I lay awake, wishing that you were here to tell me it’s safe to sleep, but we both know monsters exist in the dark.

I can’t stop wishing that you were here, I’m sorry that I can’t stop thinking about you. I just can’t explain myself, and I will stay up all night thinking of something to say to you. But I can’t…

I can’t sleep, I can’t let myself fall asleep I might never be as alive as I am right now

STAY AWAKE!!

I have so much I need to do, so please don’t let me fall asleep again. Because being here alive and awake with you is already a dream come true.
So I will be up until at least 2 AM tonight...
Mar 2017 · 828
Condolences
Delta Swingline Mar 2017
Welcome everybody to the most exciting event of your lives.
Welcome one and all, and thank you so much for attending my funeral!

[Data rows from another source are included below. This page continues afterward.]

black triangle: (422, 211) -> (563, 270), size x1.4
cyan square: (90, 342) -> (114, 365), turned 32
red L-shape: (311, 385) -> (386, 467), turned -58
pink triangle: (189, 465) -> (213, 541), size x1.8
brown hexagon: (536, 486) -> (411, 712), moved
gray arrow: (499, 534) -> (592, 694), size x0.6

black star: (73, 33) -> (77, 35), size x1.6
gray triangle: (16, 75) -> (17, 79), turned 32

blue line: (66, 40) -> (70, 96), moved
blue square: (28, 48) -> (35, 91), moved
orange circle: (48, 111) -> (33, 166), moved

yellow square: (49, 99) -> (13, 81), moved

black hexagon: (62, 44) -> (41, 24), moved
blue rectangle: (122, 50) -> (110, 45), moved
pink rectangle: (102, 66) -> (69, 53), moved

And I know you’re probably confused as to why this is an exciting event, but believe me, this is an event you do not want to miss!!

Make sure that when attending my funeral, that you do not wear formal clothing, and do not wear black.

I want you, to wear the most colorful thing you can find in your closets. I want my funeral to have so much colour!

There will be so much rainbow, that my funeral could be the set for a Skittles commercial!

Die with the rainbow, Taste the rainbow!

I, of course will not be dressed formal.

I’ll be working a pair of sweats, a t-shirt, an open jacket and a snapback turned at 180 degrees, because IT LOOKS AWESOME!

You all should also look as amazing as I do. But do not, under any circumstances look better than I do.

Remember, this is still MY day, I am the most important thing in this room, Why?!!??

Because I’m super dead!

Side note: I’m afraid of dying…

But it’s not like that matters anymore, because I’M DEAD. Literally living my eternal fear. (Or dying in my eternal fear.)

Anyway!! Another rule! Do not… get drunk on my funeral day. You MUST be sober, in order to fully experience this event for what it is. And what is it?? A celebration!!!

Why would anybody celebrate MY death, you ask?

This question has a simple answer: I don’t want you to cry at my funeral…

I want you to laugh, I want you to laugh so much, that you end up crying anyway. Laugh because even though a journey has ended, it ended on a good note.

I want you to party! Dance until your tire of moving! And when you dance.

Tell yourself that you feel good.

Because even though I’m dead, I’m thankful that you came to my funeral.

Enjoy the celebration.

And if, you write my eulogy, write about the times I made you laugh, or the times I won medals, or hugged you so tight because I really didn’t want to let go until I had to.

Don’t write that you’re sorry, or that I deserved more time, or that I’m in a better place now.

Thank you, for everything. And my last gift to you is giving you a reason to be happy in a time of sorrow.

Be happy knowing that you got to be a part of my life. Because I’m happy knowing that I was part of yours.
I can only hope my thanatophobic tendencies can make for a good laugh in good poetry.